Nowadays, when we think of a chicken, we can only imagine it in a cage, a pen or, at best, in a fenced outdoors. But there was a time when the life of chickens was very different.
Today’s roosters and chickens are domestic descendants of the Gallus gallusan aggressive red rooster, of the pheasant family, which inhabited the forests of northern India and southern China. These animals began to be domesticated in Thailand before the 7,500 BC and they arrived in the Mediterranean around 500 BC
As it explains Harold McGee in our reference book, Cooking and foodit is not clear why chickens began to be domesticated, but they were most likely valued more for their prolific egg production than for their meat.
Some birds only lay a set number of eggs at a time, no matter what happens to the eggs. Others, including the chicken, They continue laying until they accumulate a certain amount in the nest. If a predator takes an egg, the hen lays another to replace it, and can continue doing so indefinitely. And this made chickens a very useful resource for humans.
Despite this, in the West chickens were nothing more than a scavenger species on the farm, which received very little attention. It was not until the 19th century when large birds were imported from China and the real breeding of these began with the objective of obtaining as many eggs and meat as possible – in addition to exploiting themselves for pure entertainment in fight shows that still survive in many countries.
Between 1850 and 1900 the chicken experienced more evolutionary changes that throughout their existence as a species, all of them were intended to intensify their laying capacity, if they were wanted to obtain eggs, or their size, if they were wanted to obtain meat.
The result is what we all know: the industrialization of poultry farms.
Return to the forest
The treatment we provide to roosters and hens today causes so much suspicion that even the European Union has legislated to set limits such as Minimum space that a chicken can have and the short-term ban on cages. But there are those who believe that it is not enough for chickens to enjoy the outdoors; they also want to return them to their original habitat: the forest.
Massimo Rapella, 48, claims he became a chicken farmer by accident. He and his wife ran an educational NGO in the northern Italian town of Sandrio, but when the financial crisis hit and the Italian government cut back on social enterprises, they decided to move to a pre-Alpine village in the Valtellina region. . They got some chickens for their own consumption and soon noticed something interesting: the chickens They loved to go into the nearby forest.
How does it count Vittoria Traverso in a report for Atlas ObscuraInstead of limiting their outings to the forest, Rapella encouraged this behavior and saw that it could even constitute a business.
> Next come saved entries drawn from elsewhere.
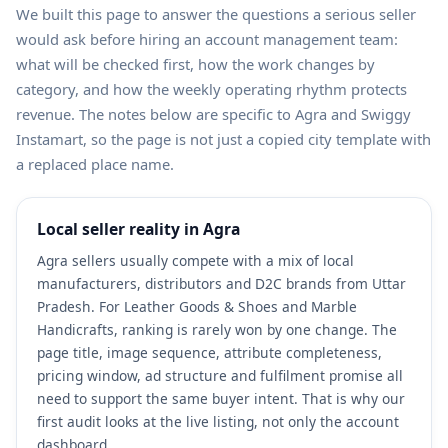
We built this page to answer the questions a serious seller
would ask before hiring an account management team:
what will be checked first, how the work changes by
category, and how the weekly operating rhythm protects
revenue. The notes below are specific to Agra and Swiggy
Instamart, so the page is not just a copied city template with
a replaced place name.
Local seller reality in Agra
Agra sellers usually compete with a mix of local
manufacturers, distributors and D2C brands from Uttar
Pradesh. For Leather Goods & Shoes and Marble
Handicrafts, ranking is rarely won by one change. The
page title, image sequence, attribute completeness,
pricing window, ad structure and fulfilment promise all
need to support the same buyer intent. That is why our
first audit looks at the live listing, not only the account
dashboard.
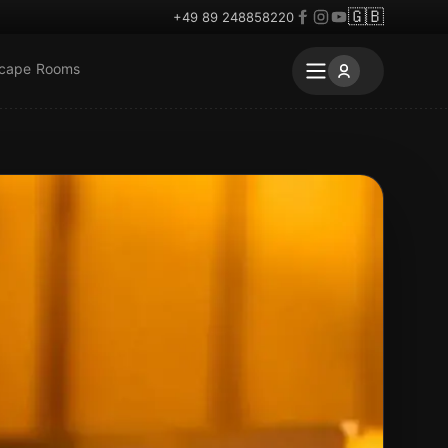
🇬🇧
+49 89 248858220
scape Rooms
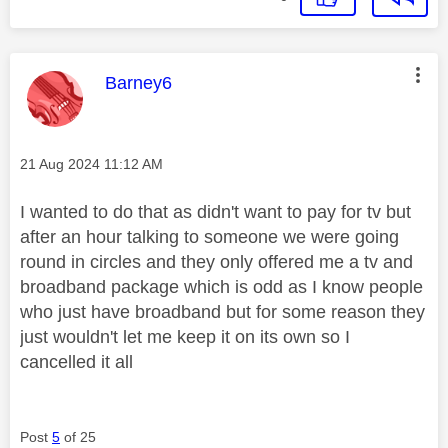
This message was authored by:
Barney6
Message posted on
‎21 Aug 2024
11:12 AM
I wanted to do that as didn't want to pay for tv but
after an hour talking to someone we were going
round in circles and they only offered me a tv and
broadband package which is odd as I know people
who just have broadband but for some reason they
just wouldn't let me keep it on its own so I
cancelled it all
Post
5
of 25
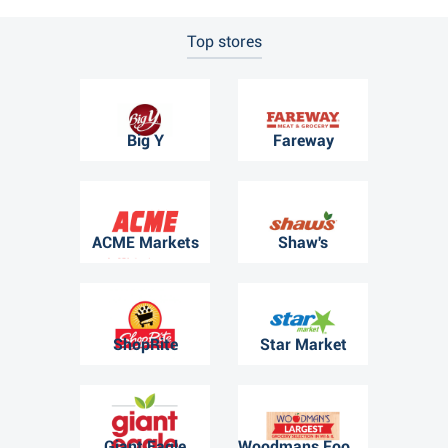
Top stores
Big Y
Fareway
ACME Markets
Shaw's
ShopRite
Star Market
Giant Eagle
Woodmans Food Market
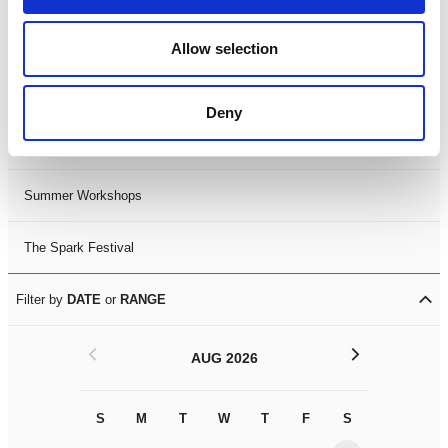
Black History Month 2025
Allow selection
LDIF26
Deny
Leicester Comedy Festival
Summer Workshops
The Spark Festival
Filter by
DATE
or
RANGE
<
>
AUG 2026
S
M
T
W
T
F
S
S
M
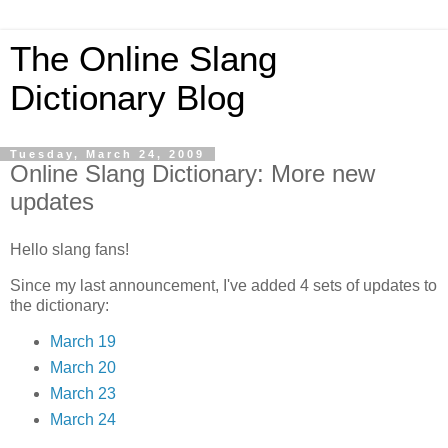
The Online Slang
Dictionary Blog
Tuesday, March 24, 2009
Online Slang Dictionary: More new
updates
Hello slang fans!
Since my last announcement, I've added 4 sets of updates to
the dictionary:
March 19
March 20
March 23
March 24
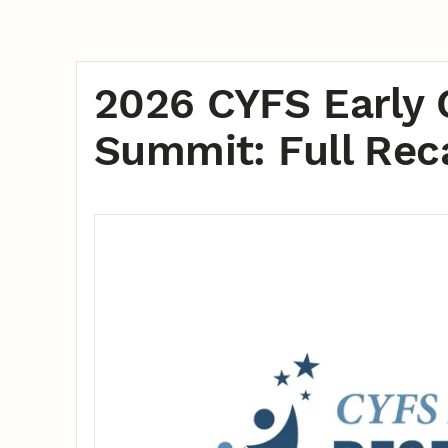
2026 CYFS Early 
Summit: Full Rec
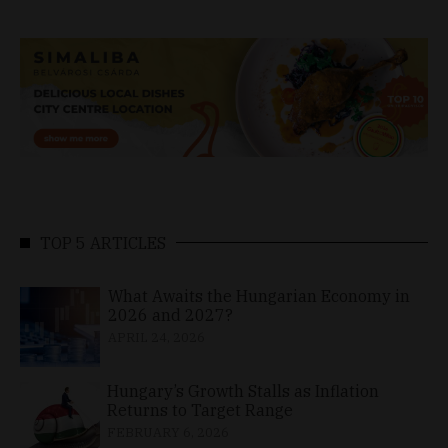
TOP 5 ARTICLES
What Awaits the Hungarian Economy in
2026 and 2027?
APRIL 24, 2026
Hungary’s Growth Stalls as Inflation
Returns to Target Range
FEBRUARY 6, 2026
Today Rapella’s company, Uovo di Selva, has 2,100 chickenswho live in semi-freedom – at night they are locked in the chicken coop to avoid the predator attackon a two-hectare plot of chestnut forest.
Compared to chickens on industrial farms, these They don’t lay eggs every day, but it is still possible to collect about 1,300 eggs per day, which Rapella distributes in 24 hours to its clients, about 400 families and 40 restaurants in the provinces of Sondrio and Milanese.
Adapting chickens to what was their natural habitat centuries ago has not been an easy job. The first chickens that entered the forest were completely lost and were scared by the snow, but little by little they began to adapteating everything they found on the ground, just like their ancestors.
According to Rapella, eggs are tastier than any other, even those from organic production (a certificate that, in any case, they also have), and they have more protein, because chickens feed largely on insects. As a result, a beaten egg reaches three times the volume of a conventional one. Egg yolk can even change with the seasons. In autumn, when chickens eat tannin-rich chestnuts that fall from the trees, they take on a darker color and richer flavor.
The model is undoubtedly a success, but the Italian farmer refuses to implement it elsewhere. “My eggs are born in this forest, here in Valtellina,” Rapella concludes in Atlas Obscura. “It would never be the same anywhere else.”